Ivan V. Lalić was a Serbian and Yugoslav poet. He was also a translator of poetry from English, French and German into his mother tongue.

Biography

Lalić was born in Belgrade; his father, Vlajko, was a journalist, and his grandfather Isidor Bajić was a composer. His poems tell of a happy childhood, but also of two teenage traumas. As a child in Belgrade, many of his school-friends perished in a 1944 air-raid - as described in the poem "Zardjala igla ". Lalić said that "my childhood and boyhood in the war marked everything I ever wrote as a poem or poetry". A second trauma was the loss of his mother, Ljubica Bajić, from tuberculosis in 1946.
Ivan V. Lalić finished high school in Zagreb, where he studied law.

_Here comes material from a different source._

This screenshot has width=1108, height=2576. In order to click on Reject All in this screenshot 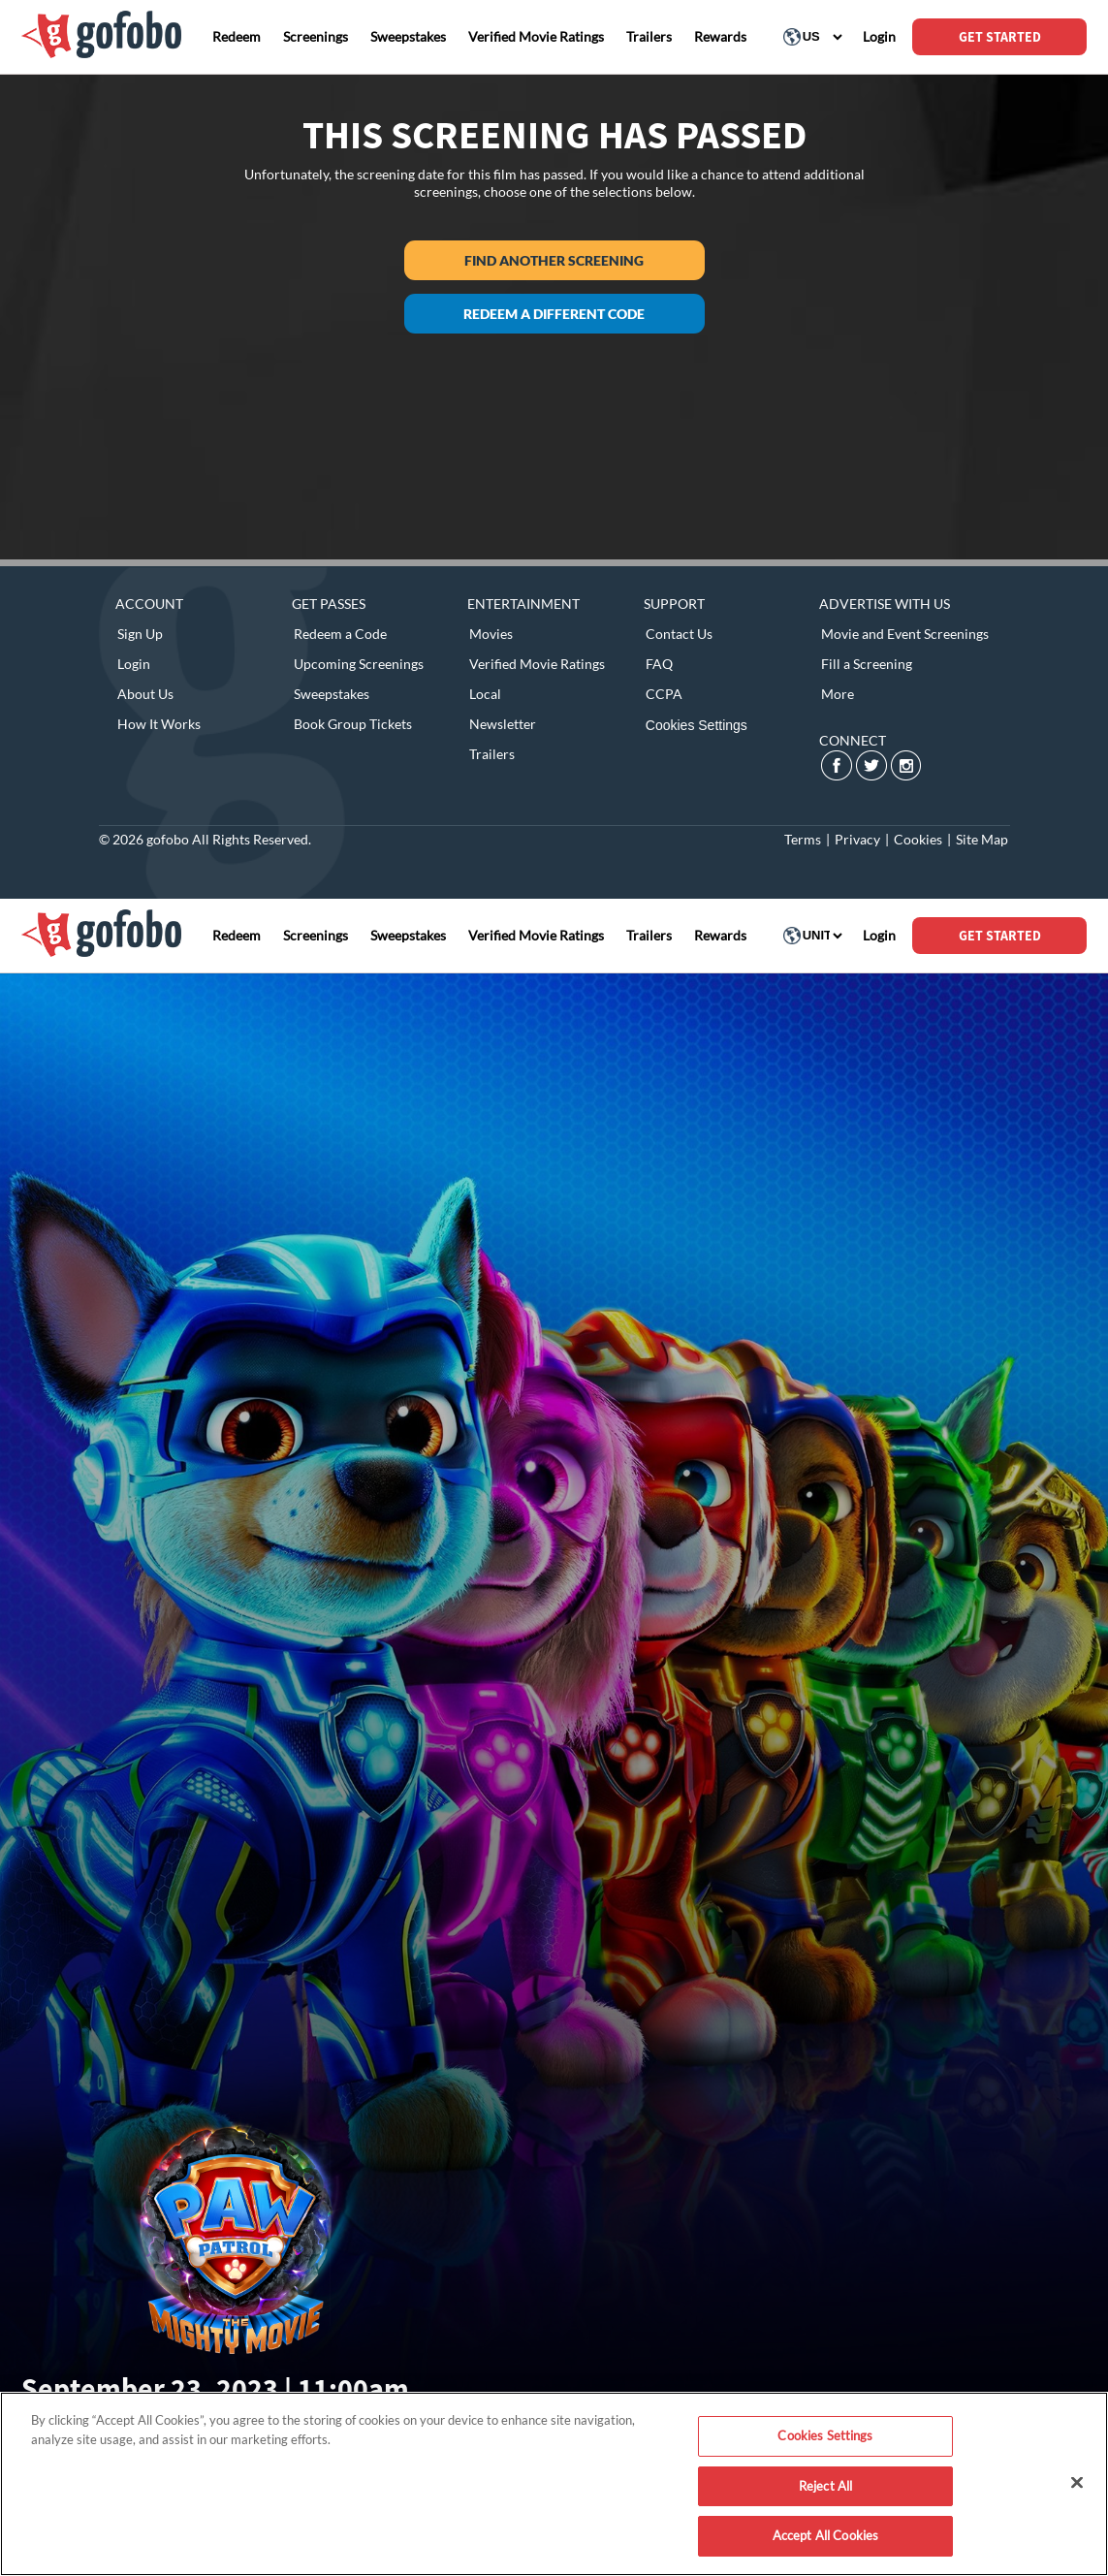 , I will do `click(825, 2486)`.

Here he met his wife Branka, who was studying English and music. They married in 1956. Ivan described her as "the spirit behind my poems", and her presence remains in his verse at all stages of his poetic oeuvre.
Ivan V. Lalić published his first poems in 1952, and his first collection of poetry in 1955; the last appeared in 1996, the year of his death. After initially working as a literary editor for Radio Zagreb, he moved to Belgrade in 1961 to take up a new post: Secretary of the Yugoslav Writer's Union. Then, from 1979 until his retirement in 1993, he worked as an editor for the Nolit publishing house in Belgrade.
Ivan and Branka Lalić spent the summers with their family in the Istrian town of Rovinj. They had two sons. The elder, Vlajko, died in a sailing accident between Rovinj and Venice in 1989. Ivan V. Lalić died suddenly in Belgrade in 1996. He was survived by his wife Branka, and his younger son Marko.

Poetry

Lalić was awarded the most prestigious literary prizes in Yugoslavia. He was admired abroad and books of his poems have been translated into six languages. Individual poems have appeared in more than 20 languages.

Thought and themes

In her obituary of Lalić, Celia Hawkesworth spoke of "the central place in his work of memory: fragile in the face of the collapse of civilisations, but all we have. Memory allows the poet to recreate brief instants of personal joy as well as to conjure up a sense of the distant past. It allows each of us, as individuals condemned to solitude, to connect with a shared inheritance and feel, for a moment, part of a larger whole."